(1) First of all, it is easy to get a 1 from the formula of Sn, because S 1=a 1 = 2a2-7 is brought into the formula. Meanwhile, if n=2 is substituted into the formula, S2 = A65438+. Combine two formulas, a 1=3, a2=5, a3=7 because S3= 15, a 1=3, a2=5, a3=7. The above is the standard solution to the first question.
(2) The second problem is the difficulty of this problem. There are many formulas and techniques that can be used to solve the sequence problem. The most common solution to this problem is Sn-Sn- 1=an. Similarly, S(n+ 1)-Sn=a(n+ 1), where n is
Obviously, this formula is not the general formula we need. Next, we use other conditions to observe the first question. According to a 1=3, a2=5, a3=7, it is not difficult for us to guess an=2n+ 1, but guess is guess after all.

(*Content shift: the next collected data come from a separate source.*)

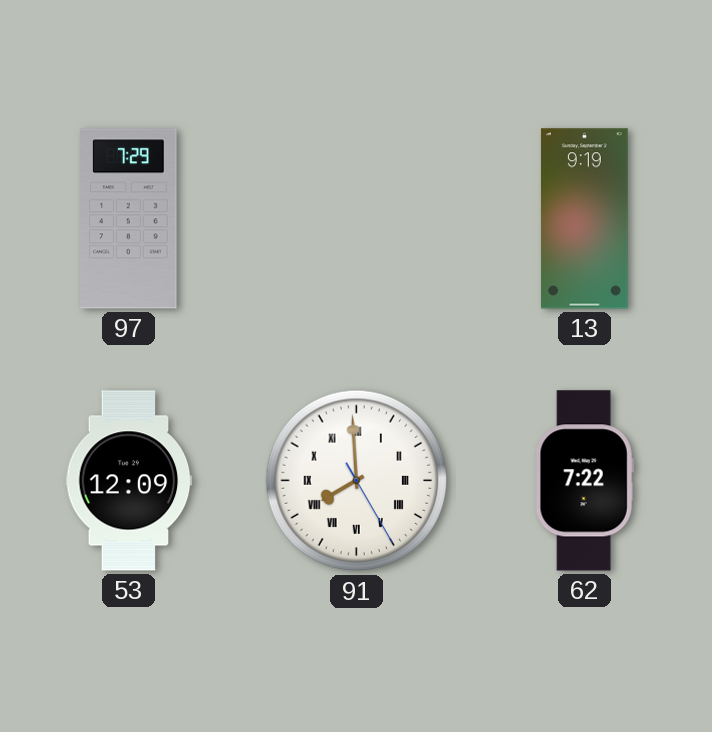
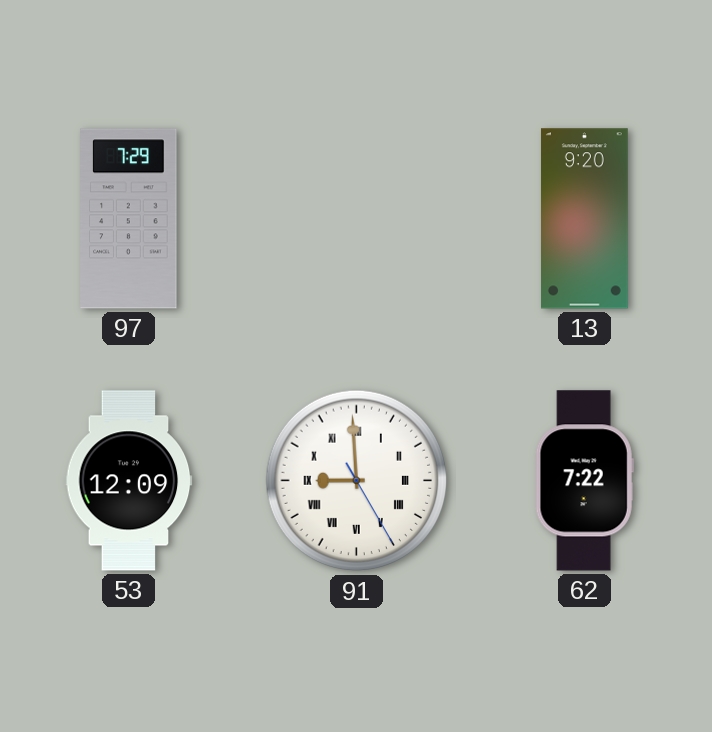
13: 9:19 -> 9:20
91: 7:59 -> 8:59
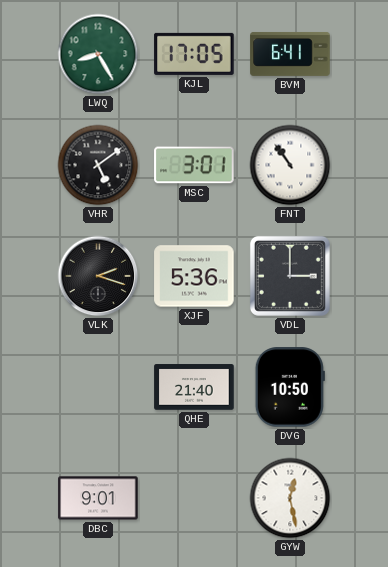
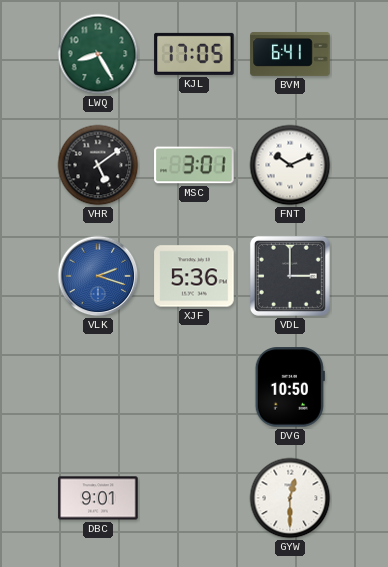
FNT: 10:54 -> 10:11
VLK dial: black -> blue
QHE: 21:40 -> none
GYW: 12:28 -> 12:30
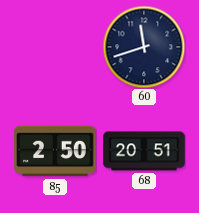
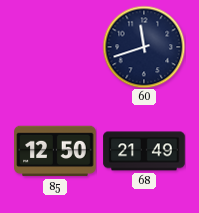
85: 2:50 -> 12:50
68: 20:51 -> 21:49
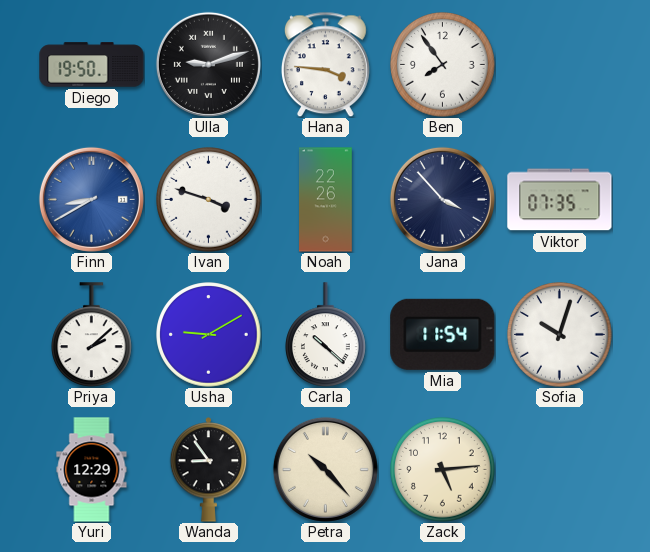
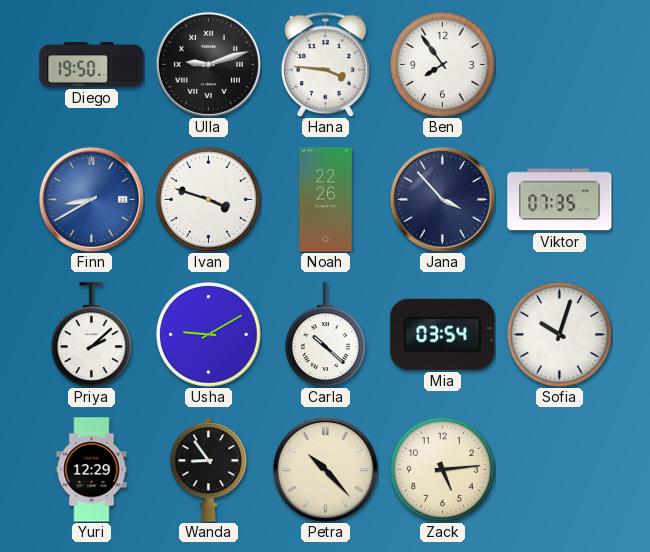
Mia: 11:54 -> 03:54
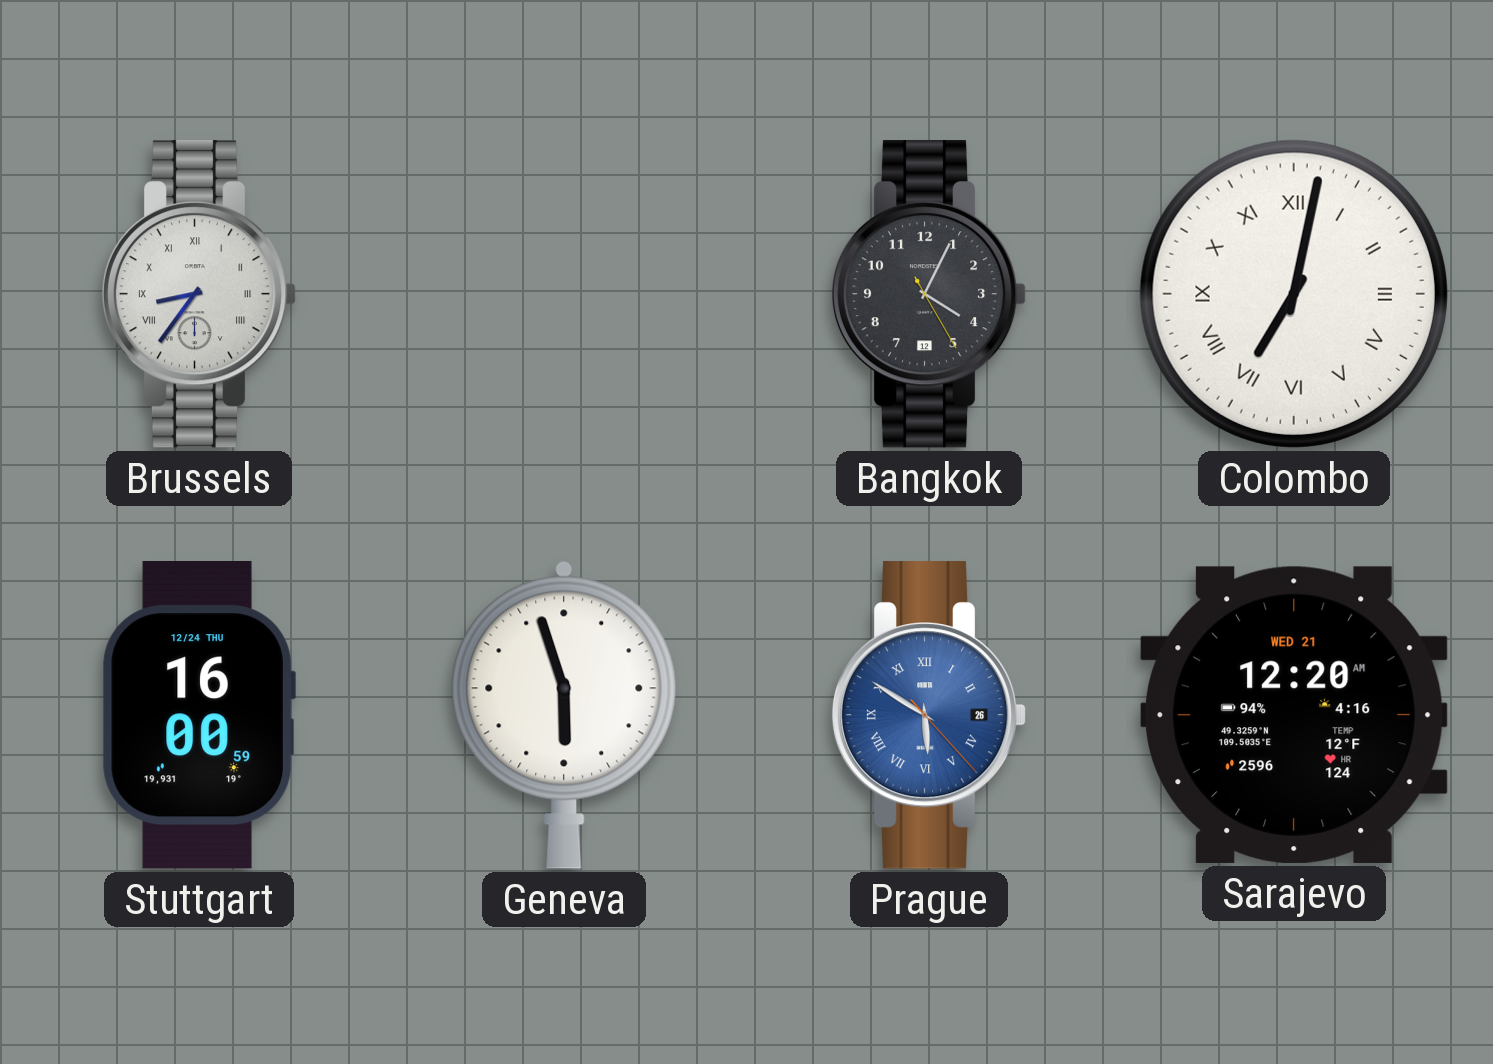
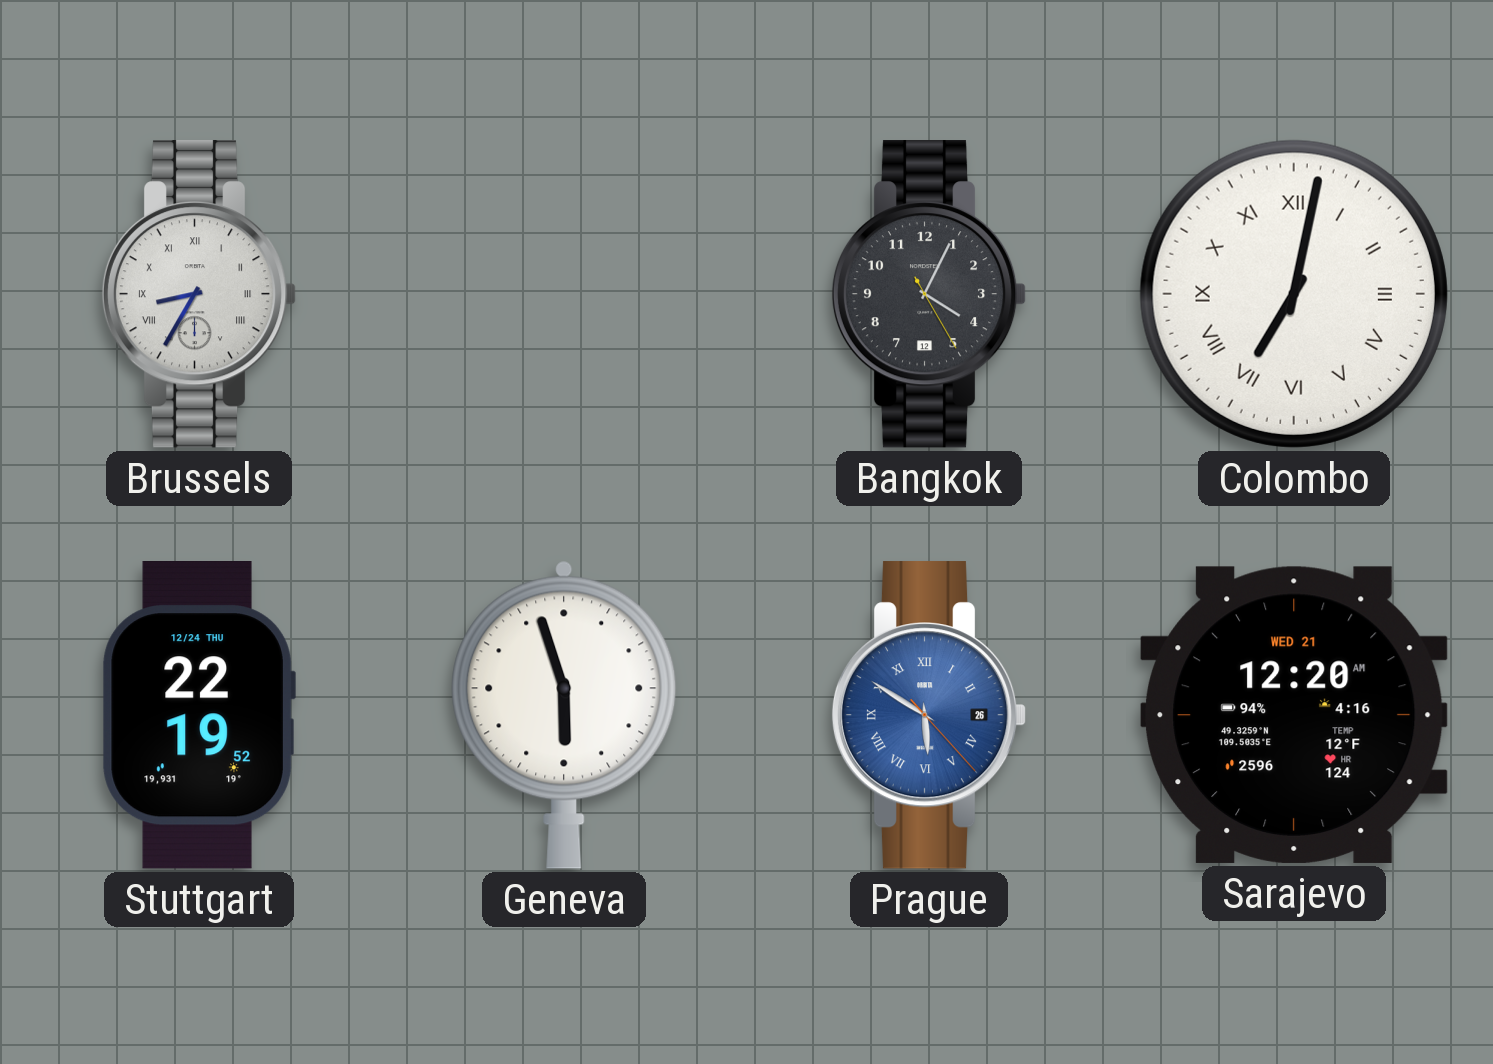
Brussels: 8:36 -> 8:35
Stuttgart: 16:00 -> 22:19
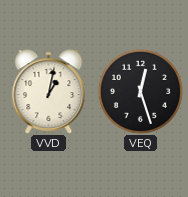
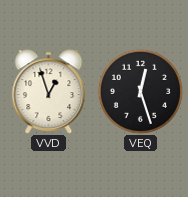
VVD: 1:02 -> 12:57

We need to prove by a more conventional method: mathematics.
We prove it in two cases: ① when n= 1, we substitute the formula in the above figure (name the formula in the figure as formula A) and find that formula A conforms to formula 2n+ 1, that is, we prove that when n= 1, it does satisfy an=2n+ 1.
② We can't just prove that n= 1. We need to prove that when n=k (where k belongs to n*) still conforms to formula A, first assume that n=k conforms, and then prove that n=k+ 1 conforms. Assuming that n = k meets, then an=2k+ 1, then that's it. a(k+ 1)= 2k+3 = 2(k+ 1)+ 1。 Assuming that n=k conforms to formula A, it is proved that n=k+ 1 conforms to formula A, and it is also proved that an=2n+ 1 is general.
The difficult idea used in this problem is that it is necessary to assume that n=k holds, and then prove that n=k+ 1 holds. It can be considered that when 1 is added to this formula continuously, it means that this formula is not only in a certain part, just as we know a 1, a2, a3, then we prove a4 is established, then we know a4 is established.